В его последнее сознание ворвался какой-то яркий неземной свет, и он увидел себя вознесенным на высоченную белую колокольню — колокола мягко отливали чистым золотом и слышался тонкий нарастающий звон этого золота.

Он не узнал колокольни — увидел себя со стороны в белом широком облачении с воскрылиями.

…Захватывающая неземная радость рвалась в зовущую высь голубого неба. Угловые основы верха колокольни куда-то разом поплыли назад и растаяли, теперь теплая ветровая сила подхватила его — не то старца, не то давнего-давнего золотоволосого мальчика с большими светлыми глазами и понесла над изумрудной зеленью приречных лугов, над васильковой лентой родной Теши — он узнал ее! а потом и над темной синью такого знакомого соснового бора, знакомой поляны, родной пустынской церкви… Была ли под ногами какая твердь — он ни ног, ни тверди не чувствовал, взмахнул руками, белые, упругие воскрылья подчинились его взмаху, и захватила неизреченная радость полета, которого он так ждал когда-то давным-давно еще в босоногом детстве, и видел во сне.
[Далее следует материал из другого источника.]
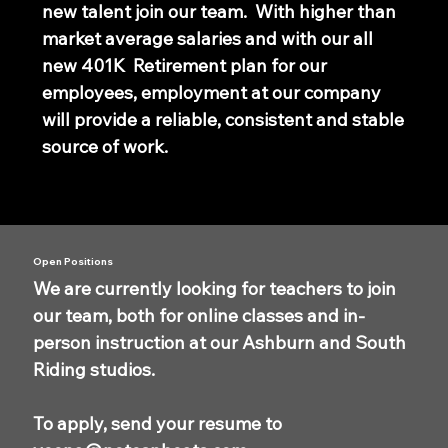
new talent join our team. With higher than
market average salaries and with our all
new 401K Retirement plan for our
employees, employment at our company
will provide a reliable, consistent and stable
source of work.
Open Positions
We are currently looking for teachers to join
our team, both for online classes and in-
person instruction at our Ashburn and South
Riding studios.
To apply, send your resume to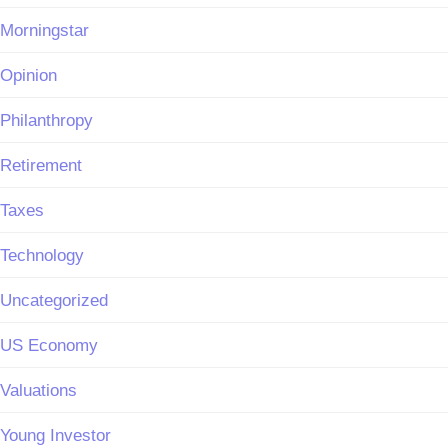
Morningstar
Opinion
Philanthropy
Retirement
Taxes
Technology
Uncategorized
US Economy
Valuations
Young Investor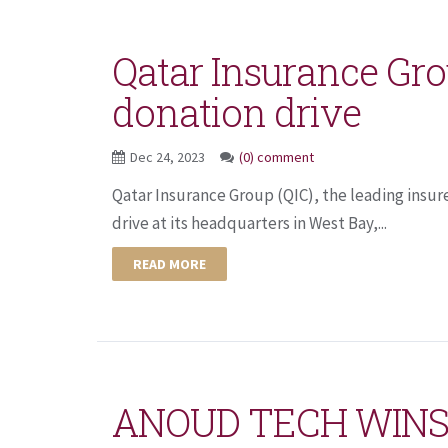
Qatar Insurance Gro
donation drive
Dec 24, 2023
(0) comment
Qatar Insurance Group (QIC), the leading insur
drive at its headquarters in West Bay,...
READ MORE
ANOUD TECH WINS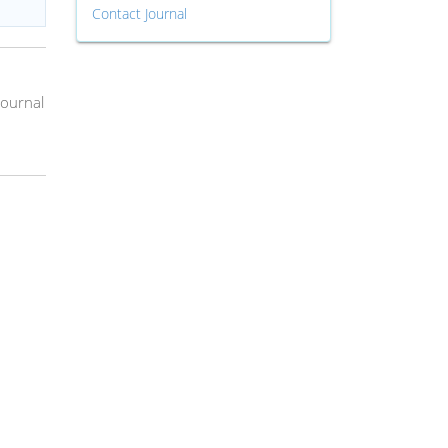
Contact Journal
Journal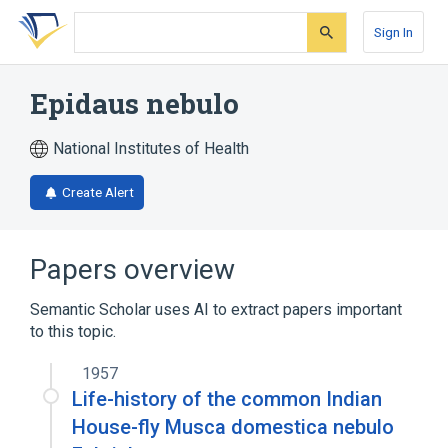
Skip
Skip
Skip
to
to
to
Sign In
search
main
account
form
content
menu
Epidaus nebulo
National Institutes of Health
Create Alert
Papers overview
Semantic Scholar uses AI to extract papers important
to this topic.
1957
Life-history of the common Indian
House-fly Musca domestica nebulo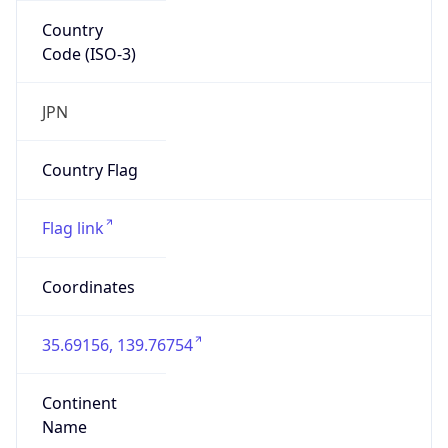
Country
Code (ISO-3)
JPN
Country Flag
Flag link
Coordinates
35.69156, 139.76754
Continent
Name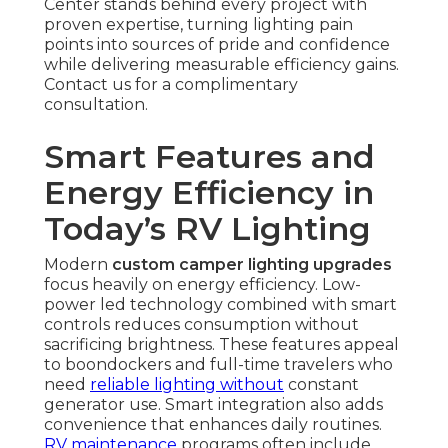
Center stands behind every project with
proven expertise, turning lighting pain
points into sources of pride and confidence
while delivering measurable efficiency gains.
Contact us for a complimentary
consultation.
Smart Features and
Energy Efficiency in
Today’s RV Lighting
Modern
custom camper lighting upgrades
focus heavily on energy efficiency. Low-
power led technology combined with smart
controls reduces consumption without
sacrificing brightness. These features appeal
to boondockers and full-time travelers who
need
reliable lighting without
constant
generator use. Smart integration also adds
convenience that enhances daily routines.
RV maintenance
programs often include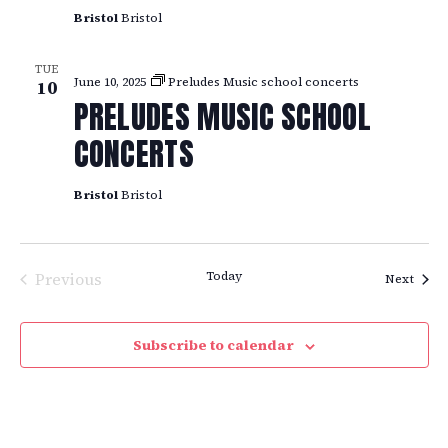
Bristol
Bristol
TUE
June 10, 2025
Preludes Music school concerts
10
PRELUDES MUSIC SCHOOL
CONCERTS
Bristol
Bristol
Previous
Today
Event
Next
Events
Subscribe to calendar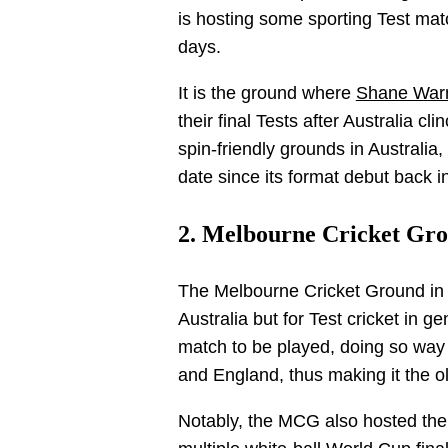
is hosting some sporting Test match
days.
It is the ground where
Shane War
their final Tests after Australia 
spin-friendly grounds in Australi
date since its format debut back i
2. Melbourne Cricket Gro
The Melbourne Cricket Ground in M
Australia but for Test cricket in g
match to be played, doing so way
and England, thus making it the ol
Notably, the MCG also hosted the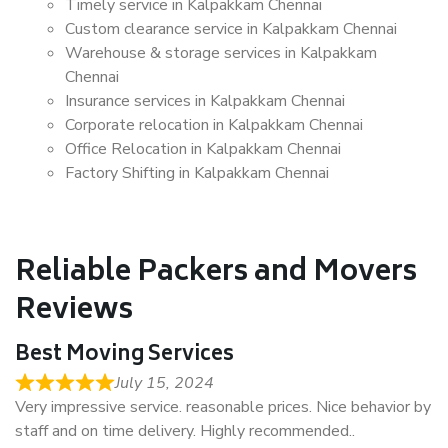
Timely service in Kalpakkam Chennai
Custom clearance service in Kalpakkam Chennai
Warehouse & storage services in Kalpakkam
Chennai
Insurance services in Kalpakkam Chennai
Corporate relocation in Kalpakkam Chennai
Office Relocation in Kalpakkam Chennai
Factory Shifting in Kalpakkam Chennai
Reliable Packers and Movers
Reviews
Best Moving Services
July 15, 2024
Very impressive service. reasonable prices. Nice behavior by
staff and on time delivery. Highly recommended..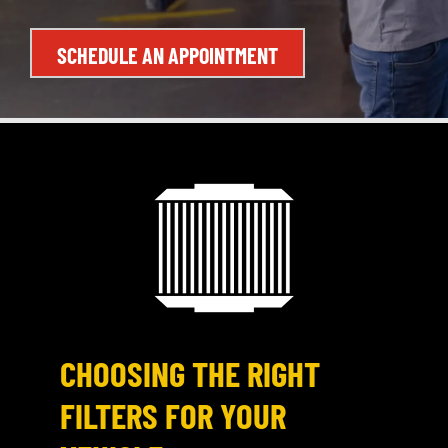
SCHEDULE AN APPOINTMENT
CHOOSING THE RIGHT
FILTERS FOR YOUR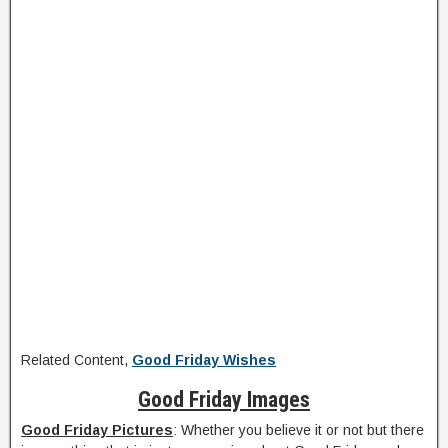
Related Content,
Good Friday Wishes
Good Friday Images
Good Friday Pictures
: Whether you believe it or not but there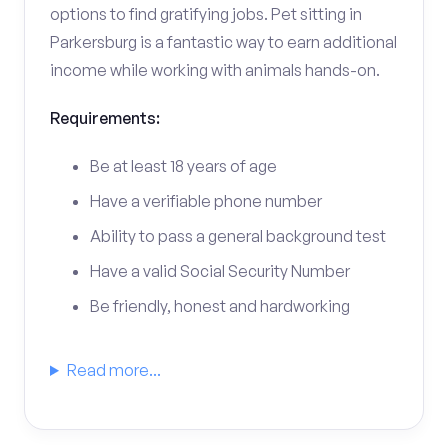
options to find gratifying jobs. Pet sitting in
Parkersburg is a fantastic way to earn additional
income while working with animals hands-on.
Requirements:
Be at least 18 years of age
Have a verifiable phone number
Ability to pass a general background test
Have a valid Social Security Number
Be friendly, honest and hardworking
Read more...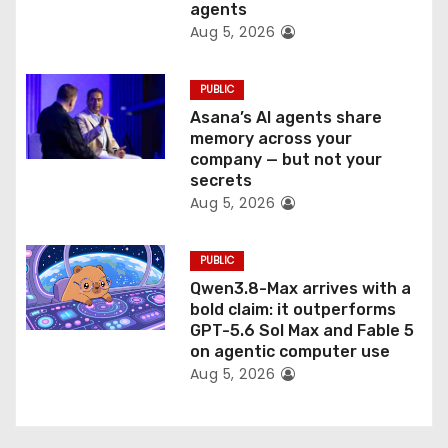
agents
Aug 5, 2026
PUBLIC
Asana’s AI agents share
memory across your
company — but not your
secrets
Aug 5, 2026
PUBLIC
Qwen3.8-Max arrives with a
bold claim: it outperforms
GPT-5.6 Sol Max and Fable 5
on agentic computer use
Aug 5, 2026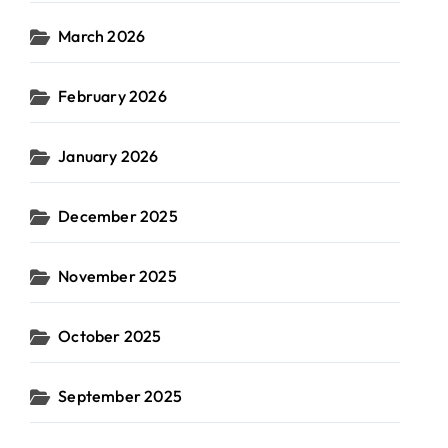
March 2026
February 2026
January 2026
December 2025
November 2025
October 2025
September 2025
Необъятная, теплая голубизна легко развернулась перед ним и понесла туда, к горним пределам.

Громко, победно звонили вослед золотые купола.

Где-то совсем близко ворковали счастливые голуби…

Кончились земные временные скорби подвижника. Он преставился в жизнь не стареемую для получения венцов и почестей небесных.

Иоанн умер 4 июля 1737 года, ему шел шестьдесят седьмой.

Над бездыханным телом священник сказал:

«Праведницы хотя и муку примут в мире, упование же их бессмертия исполнено; и вмале наказаны бывшие велико облагодетельствованы будут. Потому Бог искушал их и обрел достойных себе, как золото в горниле искусил их и как всеплодие жертвенное приял их».

Первоначальника Саровской пустыни тихо предали земле на погосте ближайшей к Тайной канцелярии церкви Преображения Господня, что в Колтовской слободе. На этом кладбище в то время хоронили государственных преступников.

… Михаила Серебряков дознался, где упокоился его славный земляк, и долго ходил на место скорби, поклонялся праху монаха и раздавал милосердную милостыню на помин раба Божьего Иоанна.

Глава двенадцатая

1.

Веками складывался религиозный и бытовой склад жизни русского народа. Пётр I — во многом выученик Немецкой слободы в Москве, его «Ученая дружина», часть дворянства, преклоняясь перед Западом, начали грубо попирать в России церковный авторитет, обычаи и нравы православных.